Have a bunch of amber malt extract and was thinking maybe it could be used to do either a belgian or a barleywine, and was hoping for some recipe input. I was thinking maybe just convert the light extract in a partial mash to the amber, but then tone down the specialty grains some. my issue however is that I have no bearing on how much to tone it down.

Maybe something like:

6lbs amber DME
4lbs marris otter
1lb 2-row
2oz chocolate malt
6oz crystal 40L
6oz carapils

1oz nugget leaf at 60 minutes.

thoughts? recipe is partially based off what I've got, partially just sort of a shot in the dark based on other recipes I like and then some random "maybe this...?"

in the belgian department I have no ideas and am a little more hesitant to give it a try, so if anyone has ideas hit me.
thanks in advance
 
I think this is the right idea. That recipe looks nice to me, although I don't think you need both 2-row and MO. I don't think the carapils is needed.

For Belgians, you have all kinds of options because they are very loose with styles. Use the Amber DME, maybe some pilsener grains and perhaps Special B. You just won't be able to brew Belgian pales unless you went really low on extract.

Barleywines can use Amber as a base. Just add fewer specialty grains. Really, you mostly just can't do pilseners and stuff like that.

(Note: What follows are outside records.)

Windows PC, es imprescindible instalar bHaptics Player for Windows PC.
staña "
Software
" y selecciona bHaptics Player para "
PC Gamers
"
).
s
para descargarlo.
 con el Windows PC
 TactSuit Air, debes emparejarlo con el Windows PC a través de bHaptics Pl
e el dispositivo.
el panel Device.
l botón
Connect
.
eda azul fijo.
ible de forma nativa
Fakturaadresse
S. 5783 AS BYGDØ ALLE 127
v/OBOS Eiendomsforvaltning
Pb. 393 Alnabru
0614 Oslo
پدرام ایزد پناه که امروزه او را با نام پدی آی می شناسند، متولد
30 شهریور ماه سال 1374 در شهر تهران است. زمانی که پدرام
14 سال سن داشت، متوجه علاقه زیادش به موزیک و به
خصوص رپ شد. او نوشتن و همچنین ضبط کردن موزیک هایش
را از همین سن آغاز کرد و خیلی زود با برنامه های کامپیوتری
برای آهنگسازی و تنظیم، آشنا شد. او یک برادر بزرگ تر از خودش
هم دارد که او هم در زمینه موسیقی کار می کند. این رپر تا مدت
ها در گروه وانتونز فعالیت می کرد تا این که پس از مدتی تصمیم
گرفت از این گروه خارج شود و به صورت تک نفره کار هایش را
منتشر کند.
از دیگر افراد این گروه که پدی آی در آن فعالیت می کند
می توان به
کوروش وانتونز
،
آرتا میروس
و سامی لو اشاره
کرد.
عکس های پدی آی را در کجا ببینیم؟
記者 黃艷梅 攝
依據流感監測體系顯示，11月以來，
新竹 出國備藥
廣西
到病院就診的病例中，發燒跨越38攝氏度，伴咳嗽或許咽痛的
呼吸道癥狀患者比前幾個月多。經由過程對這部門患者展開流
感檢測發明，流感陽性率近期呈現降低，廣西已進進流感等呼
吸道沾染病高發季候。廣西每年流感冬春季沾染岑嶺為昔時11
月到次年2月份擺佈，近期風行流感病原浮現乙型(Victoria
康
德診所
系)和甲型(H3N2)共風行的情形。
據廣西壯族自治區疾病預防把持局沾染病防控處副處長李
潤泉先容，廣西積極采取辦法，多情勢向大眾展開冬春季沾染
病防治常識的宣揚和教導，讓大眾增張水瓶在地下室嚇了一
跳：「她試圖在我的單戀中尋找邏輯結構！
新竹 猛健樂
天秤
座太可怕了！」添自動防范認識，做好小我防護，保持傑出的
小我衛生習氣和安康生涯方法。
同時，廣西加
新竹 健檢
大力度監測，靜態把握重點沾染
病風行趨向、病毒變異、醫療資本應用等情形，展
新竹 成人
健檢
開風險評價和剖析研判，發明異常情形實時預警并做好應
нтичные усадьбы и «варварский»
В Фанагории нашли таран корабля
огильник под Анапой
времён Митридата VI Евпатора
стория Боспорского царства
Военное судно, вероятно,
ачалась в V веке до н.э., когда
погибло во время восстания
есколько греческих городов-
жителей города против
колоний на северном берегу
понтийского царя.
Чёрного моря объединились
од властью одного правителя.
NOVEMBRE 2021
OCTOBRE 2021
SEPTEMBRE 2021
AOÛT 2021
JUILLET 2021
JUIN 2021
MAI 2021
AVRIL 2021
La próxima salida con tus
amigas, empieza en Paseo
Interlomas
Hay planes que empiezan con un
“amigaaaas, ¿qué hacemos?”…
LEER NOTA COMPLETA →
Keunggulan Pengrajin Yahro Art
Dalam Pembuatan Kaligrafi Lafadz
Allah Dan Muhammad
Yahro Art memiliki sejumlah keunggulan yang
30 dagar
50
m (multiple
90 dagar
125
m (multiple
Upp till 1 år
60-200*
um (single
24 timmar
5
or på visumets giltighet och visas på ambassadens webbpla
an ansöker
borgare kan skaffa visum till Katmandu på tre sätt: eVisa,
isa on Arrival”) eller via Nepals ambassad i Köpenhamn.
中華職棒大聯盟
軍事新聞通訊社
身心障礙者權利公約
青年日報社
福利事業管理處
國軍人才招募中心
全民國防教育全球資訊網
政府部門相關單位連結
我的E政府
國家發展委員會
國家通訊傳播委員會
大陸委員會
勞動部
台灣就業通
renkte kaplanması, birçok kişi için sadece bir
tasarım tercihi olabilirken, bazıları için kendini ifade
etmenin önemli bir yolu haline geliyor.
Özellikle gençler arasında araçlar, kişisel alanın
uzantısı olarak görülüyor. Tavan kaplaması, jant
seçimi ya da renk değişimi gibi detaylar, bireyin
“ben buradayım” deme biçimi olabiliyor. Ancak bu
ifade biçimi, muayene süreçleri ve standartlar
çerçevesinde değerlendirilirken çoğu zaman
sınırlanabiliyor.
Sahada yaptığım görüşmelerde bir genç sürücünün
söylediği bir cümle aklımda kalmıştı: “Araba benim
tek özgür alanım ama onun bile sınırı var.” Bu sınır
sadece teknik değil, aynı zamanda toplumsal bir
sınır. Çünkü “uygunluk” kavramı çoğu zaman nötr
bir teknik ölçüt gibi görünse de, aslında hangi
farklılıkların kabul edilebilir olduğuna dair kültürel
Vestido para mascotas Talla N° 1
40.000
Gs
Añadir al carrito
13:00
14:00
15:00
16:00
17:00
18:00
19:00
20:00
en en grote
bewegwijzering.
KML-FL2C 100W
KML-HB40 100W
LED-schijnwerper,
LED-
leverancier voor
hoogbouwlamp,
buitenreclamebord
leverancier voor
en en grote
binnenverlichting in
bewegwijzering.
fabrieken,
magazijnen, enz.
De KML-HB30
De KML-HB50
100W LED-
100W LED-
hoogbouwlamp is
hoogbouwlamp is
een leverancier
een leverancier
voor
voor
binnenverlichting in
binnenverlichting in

I guess I don't have an answer to your main question: exactly how much do you have to reduce the specialty grains? Briess amber has Munich and 60L Crystal, but I really don't know how much of each. Maybe 6 lbs of it have the equivalent of 8 oz Crystal and a pound of Munich. But that's a wild guess.
 
alright so maybe do 4lbs 2 row
6 lbs amber DME
2 oz chocolate malt
6 oz crystal 40L

another possibility:
a belgian style:
6 lbs amber DME
3 lbs pilsener malt
8 oz special B
6 oz crystal
1 lb candi sugar
 
The real question is what yeast you are going to use. Or is that question going to be answered after you've sorted out the grain bill?
 
I'm hitting the homebrew shop this afternoon, so it'll be decided then. I figure if I make 2 grocery lists then I can make a decision based on yeast availability/how i feel when i show up. Figured wyeast american ale yeast for the barley wine and a wyeast belgian strain if i decide to try out the belgian. thoughts?